◆ Problem description ◆
Lines with "data": report how many there are in the listing below, giving the number and nothing else.

◆ Records for this task ◆
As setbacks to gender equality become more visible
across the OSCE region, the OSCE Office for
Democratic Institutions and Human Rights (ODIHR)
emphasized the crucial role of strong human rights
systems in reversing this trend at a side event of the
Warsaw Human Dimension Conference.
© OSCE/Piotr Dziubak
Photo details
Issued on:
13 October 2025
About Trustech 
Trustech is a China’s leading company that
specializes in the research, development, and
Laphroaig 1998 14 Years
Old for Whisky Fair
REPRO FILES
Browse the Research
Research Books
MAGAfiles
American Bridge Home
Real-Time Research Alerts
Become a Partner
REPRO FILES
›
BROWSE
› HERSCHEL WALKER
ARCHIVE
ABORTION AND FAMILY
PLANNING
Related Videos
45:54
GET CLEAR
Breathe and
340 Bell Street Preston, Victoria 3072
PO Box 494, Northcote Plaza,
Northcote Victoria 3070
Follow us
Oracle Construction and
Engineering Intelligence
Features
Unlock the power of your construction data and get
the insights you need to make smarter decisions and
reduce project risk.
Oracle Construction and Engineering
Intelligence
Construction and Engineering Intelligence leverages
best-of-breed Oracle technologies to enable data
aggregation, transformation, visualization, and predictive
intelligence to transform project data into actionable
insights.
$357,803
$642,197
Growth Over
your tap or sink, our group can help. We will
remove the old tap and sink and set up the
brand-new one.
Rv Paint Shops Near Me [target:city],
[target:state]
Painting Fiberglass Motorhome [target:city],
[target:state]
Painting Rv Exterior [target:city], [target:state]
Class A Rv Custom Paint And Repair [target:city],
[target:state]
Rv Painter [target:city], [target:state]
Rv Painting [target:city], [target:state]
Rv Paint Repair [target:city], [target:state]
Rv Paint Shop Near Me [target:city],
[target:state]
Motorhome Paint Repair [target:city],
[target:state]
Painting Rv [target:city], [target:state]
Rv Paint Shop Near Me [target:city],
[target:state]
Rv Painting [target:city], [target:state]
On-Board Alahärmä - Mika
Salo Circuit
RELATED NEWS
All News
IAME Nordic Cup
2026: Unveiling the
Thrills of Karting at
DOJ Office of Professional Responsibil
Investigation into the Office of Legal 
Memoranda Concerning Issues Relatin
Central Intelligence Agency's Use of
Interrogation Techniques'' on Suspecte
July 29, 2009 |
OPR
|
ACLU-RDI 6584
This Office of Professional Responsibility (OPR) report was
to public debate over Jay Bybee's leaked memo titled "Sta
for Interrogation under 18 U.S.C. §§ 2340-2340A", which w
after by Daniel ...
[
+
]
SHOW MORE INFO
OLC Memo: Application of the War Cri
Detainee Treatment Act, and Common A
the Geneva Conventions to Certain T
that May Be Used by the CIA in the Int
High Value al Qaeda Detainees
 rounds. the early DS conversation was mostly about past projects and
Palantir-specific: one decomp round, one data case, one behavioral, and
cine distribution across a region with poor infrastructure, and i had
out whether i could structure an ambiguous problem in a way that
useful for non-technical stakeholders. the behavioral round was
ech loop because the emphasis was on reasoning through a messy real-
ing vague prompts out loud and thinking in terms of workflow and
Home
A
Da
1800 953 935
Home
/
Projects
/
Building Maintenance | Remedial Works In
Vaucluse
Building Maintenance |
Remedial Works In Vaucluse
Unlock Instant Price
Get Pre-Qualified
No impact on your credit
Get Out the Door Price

* * *

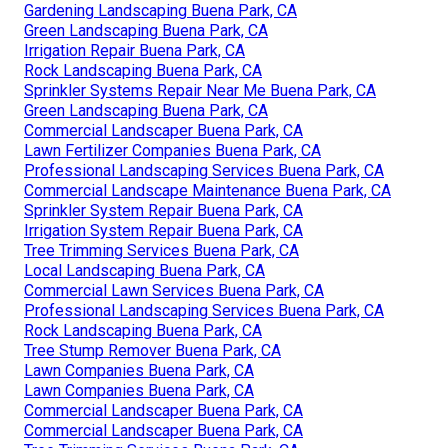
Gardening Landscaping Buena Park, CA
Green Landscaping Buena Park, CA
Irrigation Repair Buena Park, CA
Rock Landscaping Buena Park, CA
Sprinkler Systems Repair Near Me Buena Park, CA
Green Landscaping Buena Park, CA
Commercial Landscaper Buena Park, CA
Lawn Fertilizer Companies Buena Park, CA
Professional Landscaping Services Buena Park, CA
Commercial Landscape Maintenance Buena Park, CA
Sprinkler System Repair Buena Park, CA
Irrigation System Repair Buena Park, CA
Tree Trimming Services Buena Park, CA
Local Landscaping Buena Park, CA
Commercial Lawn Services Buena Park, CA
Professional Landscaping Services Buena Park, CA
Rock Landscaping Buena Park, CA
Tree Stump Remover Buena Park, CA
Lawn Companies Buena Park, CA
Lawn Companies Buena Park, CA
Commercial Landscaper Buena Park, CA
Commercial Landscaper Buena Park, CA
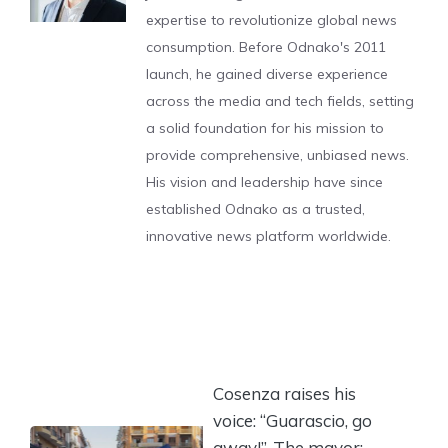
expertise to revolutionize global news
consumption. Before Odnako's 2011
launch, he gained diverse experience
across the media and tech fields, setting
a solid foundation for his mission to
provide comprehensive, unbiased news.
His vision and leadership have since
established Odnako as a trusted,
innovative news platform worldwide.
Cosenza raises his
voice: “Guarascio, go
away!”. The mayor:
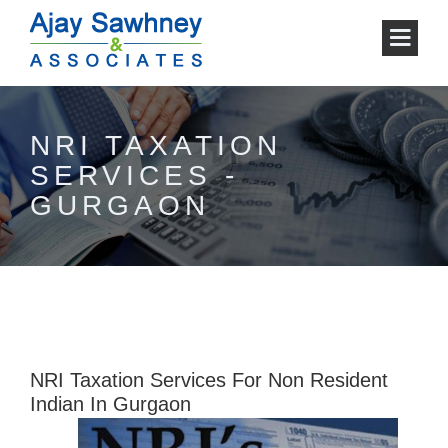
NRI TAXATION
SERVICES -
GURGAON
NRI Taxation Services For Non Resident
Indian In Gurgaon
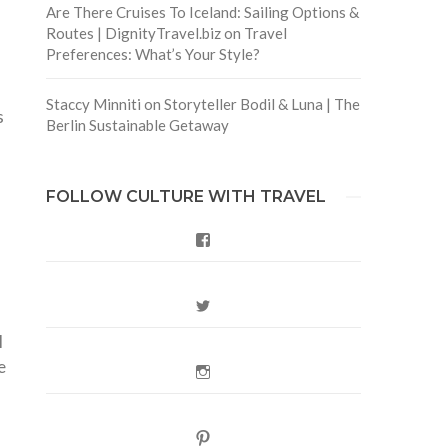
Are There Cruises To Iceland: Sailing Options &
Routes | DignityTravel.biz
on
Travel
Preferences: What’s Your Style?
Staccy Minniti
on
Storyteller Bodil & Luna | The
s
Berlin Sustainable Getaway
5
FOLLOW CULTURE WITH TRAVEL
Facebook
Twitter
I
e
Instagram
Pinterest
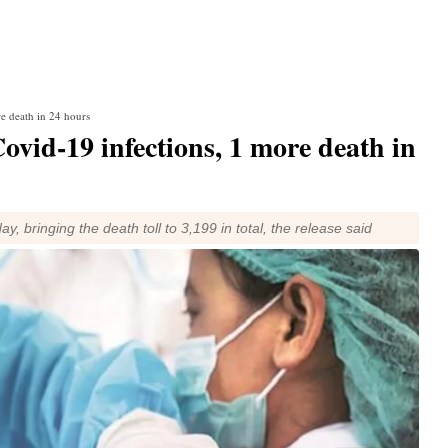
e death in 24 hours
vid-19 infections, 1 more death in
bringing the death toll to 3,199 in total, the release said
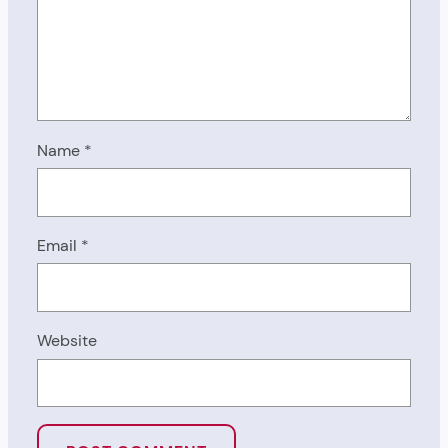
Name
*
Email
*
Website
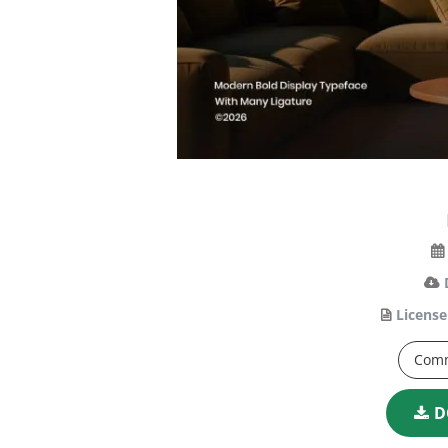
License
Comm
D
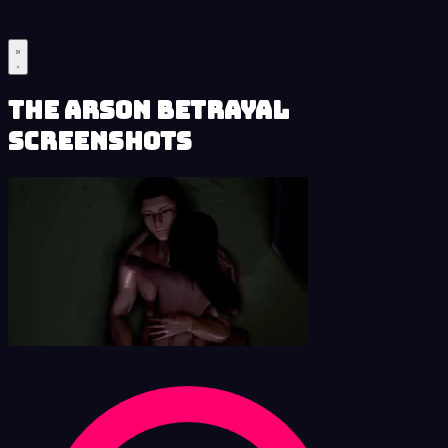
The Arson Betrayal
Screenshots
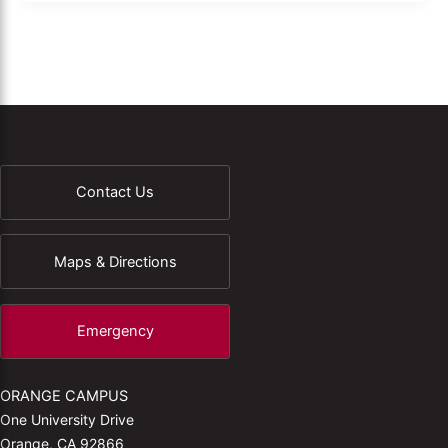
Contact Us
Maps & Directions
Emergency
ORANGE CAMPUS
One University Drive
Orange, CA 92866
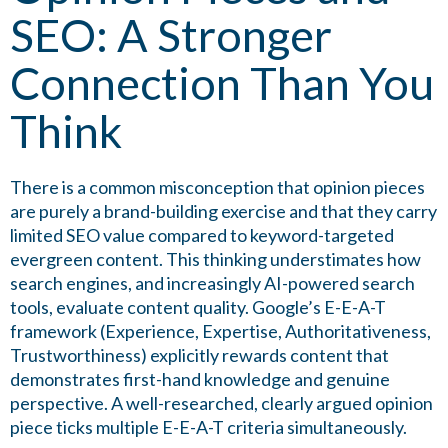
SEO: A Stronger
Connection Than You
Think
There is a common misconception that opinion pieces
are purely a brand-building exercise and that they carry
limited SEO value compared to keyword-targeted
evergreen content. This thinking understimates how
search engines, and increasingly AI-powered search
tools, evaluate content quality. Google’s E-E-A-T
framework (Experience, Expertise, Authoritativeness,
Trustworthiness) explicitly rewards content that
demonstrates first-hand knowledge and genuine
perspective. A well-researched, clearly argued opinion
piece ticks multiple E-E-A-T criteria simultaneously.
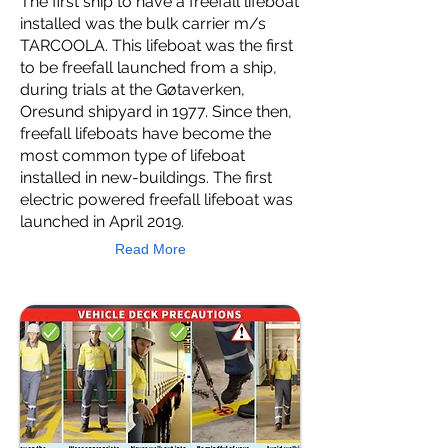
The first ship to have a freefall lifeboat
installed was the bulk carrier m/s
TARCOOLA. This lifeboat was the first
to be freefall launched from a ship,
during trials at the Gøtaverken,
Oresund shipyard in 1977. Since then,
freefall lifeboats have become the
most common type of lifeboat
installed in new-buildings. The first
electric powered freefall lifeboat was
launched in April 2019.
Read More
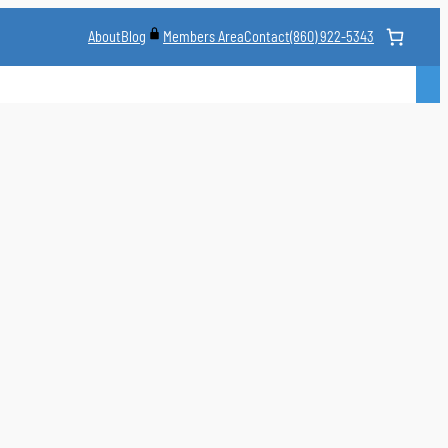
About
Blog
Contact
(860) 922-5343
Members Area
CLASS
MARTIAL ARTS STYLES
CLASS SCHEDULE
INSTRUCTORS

◆ Exercise response ◆
4